Libreville, mercredi 24 juin 2026 – Alors que la démocratie traverse une crise mondiale sans précédent, un pays d’Afrique centrale retient l’attention des observateurs par son évolution positive.
Le Gabon, longtemps considéré comme un régime fragile, vient d’être cité par l’institut V-Dem comme l’une des rares améliorations démocratiques enregistrées dans le monde au cours de l’année écoulée.
Dans son rapport annuel, qui analyse plus de 200 nations, V-Dem souligne un recul démocratique généralisé. Des États réputés pour leurs institutions solides voient leurs indicateurs se dégrader, y compris les États-Unis. Au sein de ce paysage sombre, le Gabon apparaît comme une exception positive, suscitant à la fois intérêt et interrogations.
Une éclaircie dans un monde en recul
Le rapport révèle que le nombre de pays en recul démocratique augmente. Libertés publiques restreintes, institutions affaiblies, concentration du pouvoir deviennent monnaie courante. Seuls onze États ont quitté cette année la liste des pays en déclin démocratique. Le Gabon fait partie de ce groupe restreint.
Plus notable encore, les chercheurs de V-Dem placent le Gabon parmi les quatre principales sources d’espoir démocratique au monde, aux côtés du Liban, de Maurice et de la Corée du Sud. Cette reconnaissance est directement liée aux élections de 2025, qualifiées de tournant institutionnel majeur.
Le contraste africain
L’Afrique subsaharienne est la région la plus touchée par les reculs démocratiques, avec douze pays en détérioration, dont le Burkina Faso, le Mali, le Niger et le Togo. Dans ce contexte régional marqué par l’instabilité et les transitions militaires, le Gabon se distingue nettement.
Les experts soulignent un point rarement évoqué : le Gabon fait partie des trois pays susceptibles d’engager une progression démocratique durable, avec le Tchad et la Corée du Sud.

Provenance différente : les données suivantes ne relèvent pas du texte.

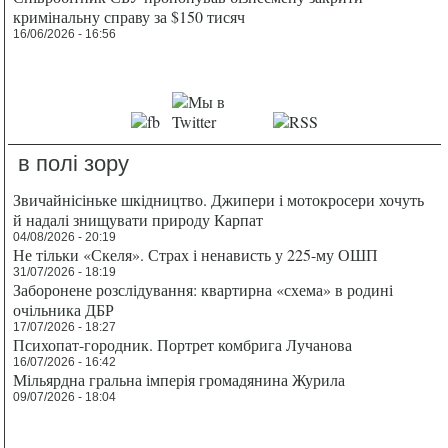
кримінальну справу за $150 тисяч
16/06/2026 - 16:56
в полі зору
Звичайнісіньке шкідництво. Джипери і мотокросери хочуть
й надалі знищувати природу Карпат
04/08/2026 - 20:19
Не тільки «Скеля». Страх і ненависть у 225-му ОШП
31/07/2026 - 18:19
Заборонене розслідування: квартирна «схема» в родині
очільника ДБР
17/07/2026 - 18:27
Психопат-городник. Портрет комбрига Лучанова
16/07/2026 - 16:42
Мільярдна гральна імперія громадянина Журила
09/07/2026 - 18:04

Ce parallèle avec le Tchad s’explique par une transition similaire après une rupture institutionnelle, via un retour aux urnes.

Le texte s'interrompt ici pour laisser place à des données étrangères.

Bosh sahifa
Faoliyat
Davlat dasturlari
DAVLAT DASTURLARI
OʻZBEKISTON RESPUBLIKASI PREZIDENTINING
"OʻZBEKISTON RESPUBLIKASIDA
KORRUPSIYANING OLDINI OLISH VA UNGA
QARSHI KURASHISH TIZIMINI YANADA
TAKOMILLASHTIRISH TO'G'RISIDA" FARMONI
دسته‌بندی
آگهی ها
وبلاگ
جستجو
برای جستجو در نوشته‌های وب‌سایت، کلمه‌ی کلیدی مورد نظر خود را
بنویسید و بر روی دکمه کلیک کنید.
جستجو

Une reconnaissance, pas une consécration
Cette distinction ne doit pas être vue comme une validation définitive. Les auteurs du rapport insistent : le Gabon reste une démocratie incomplète, classé 114e sur 179 États. Sa note est modeste, et le chemin reste long. L’amélioration actuelle est le début d’un processus, non un aboutissement.
L’exemple de la Zambie est cité : après une embellie démocratique, le pays a vu ses avancées s’éroder. Les progrès ne deviennent durables qu’avec des réformes profondes, une justice indépendante, des médias libres et une gouvernance transparente. C’est le défi qui attend le Gabon.
Le défi de la cohérence démocratique
Cette reconnaissance internationale place les autorités gabonaises face à une exigence de cohérence. Chaque décision institutionnelle est scrutée. La suspension temporaire de plateformes numériques, l’adoption du nouveau Code de la nationalité par voie réglementaire, ou la situation judiciaire de l’ancien Premier ministre Alain-Claude Bilie By nNze alimentent les débats.
La question n’est pas de contester la légitimité de l’État, mais de savoir si ces décisions s’inscrivent dans un cadre de transparence et de respect des libertés fondamentales. L’expérience de plusieurs États africains montre que les progrès démocratiques sont fragiles. La Zambie le rappelle : les acquis ne sont jamais irréversibles.
Le véritable test commence maintenant. Les élections de 2025 ont sorti le Gabon d’une zone de défiance. La prochaine étape est de démontrer que cette amélioration n’est pas conjoncturelle, mais le fondement d’une transformation durable. Dans un monde où les démocraties reculent plus souvent qu’elles ne progressent, le Gabon a une occasion rare de prouver qu’une autre voie est possible. La reconnaissance internationale est acquise ; reste à consolider cette promesse.